◆ What is being asked: Across the entries that follow, count the lines with the string "высоте" and reply with that count alone.

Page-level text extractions
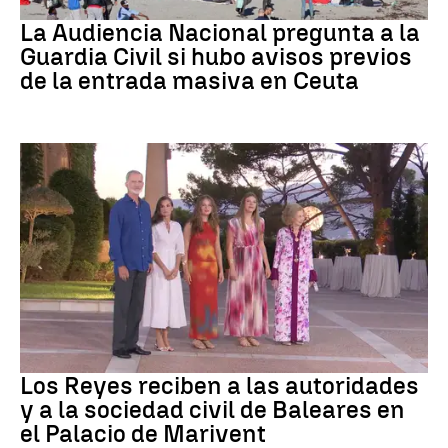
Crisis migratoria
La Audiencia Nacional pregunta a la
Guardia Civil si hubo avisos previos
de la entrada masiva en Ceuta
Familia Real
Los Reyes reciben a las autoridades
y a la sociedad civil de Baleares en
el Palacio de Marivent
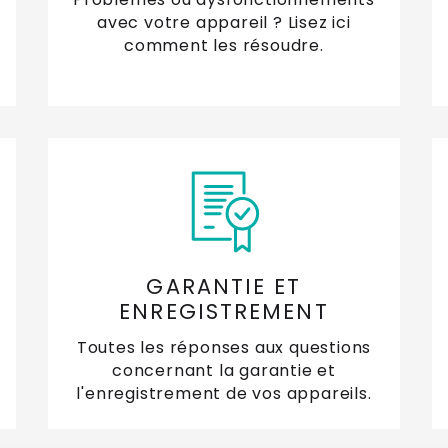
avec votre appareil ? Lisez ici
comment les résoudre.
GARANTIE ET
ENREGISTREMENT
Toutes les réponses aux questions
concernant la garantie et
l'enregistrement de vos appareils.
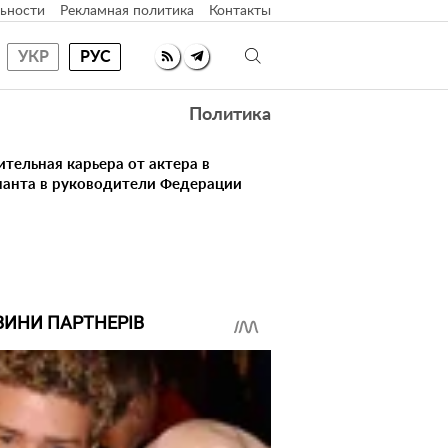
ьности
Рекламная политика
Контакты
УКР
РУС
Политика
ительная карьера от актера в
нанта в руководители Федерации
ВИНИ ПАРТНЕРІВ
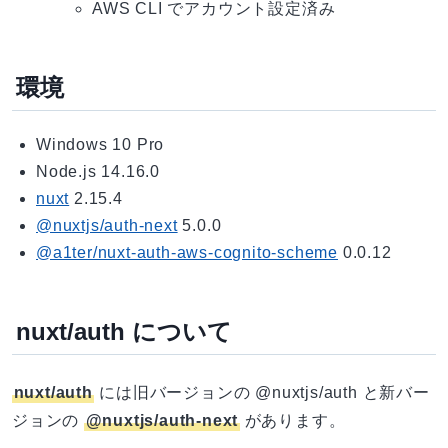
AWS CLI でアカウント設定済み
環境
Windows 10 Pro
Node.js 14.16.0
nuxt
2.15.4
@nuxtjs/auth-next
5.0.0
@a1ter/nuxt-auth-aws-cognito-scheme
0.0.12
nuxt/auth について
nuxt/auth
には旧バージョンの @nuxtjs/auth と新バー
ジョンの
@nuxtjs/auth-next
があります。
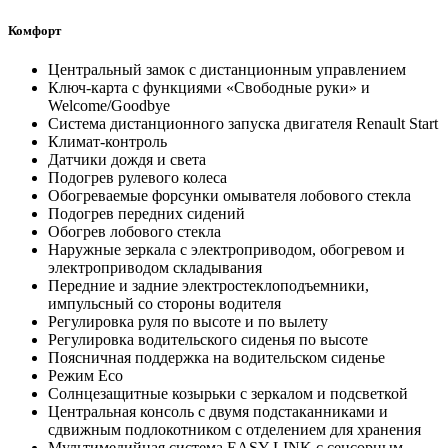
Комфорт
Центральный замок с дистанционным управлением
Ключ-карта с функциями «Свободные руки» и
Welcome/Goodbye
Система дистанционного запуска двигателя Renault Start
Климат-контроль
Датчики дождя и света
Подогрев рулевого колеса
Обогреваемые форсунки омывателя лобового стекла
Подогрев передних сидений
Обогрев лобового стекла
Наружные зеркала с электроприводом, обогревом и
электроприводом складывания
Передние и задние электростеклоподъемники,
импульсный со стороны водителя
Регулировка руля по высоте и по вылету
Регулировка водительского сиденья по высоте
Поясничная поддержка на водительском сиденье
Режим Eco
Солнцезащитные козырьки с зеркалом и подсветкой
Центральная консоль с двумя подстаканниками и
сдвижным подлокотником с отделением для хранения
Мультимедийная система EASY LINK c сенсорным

◆ Task answer: 2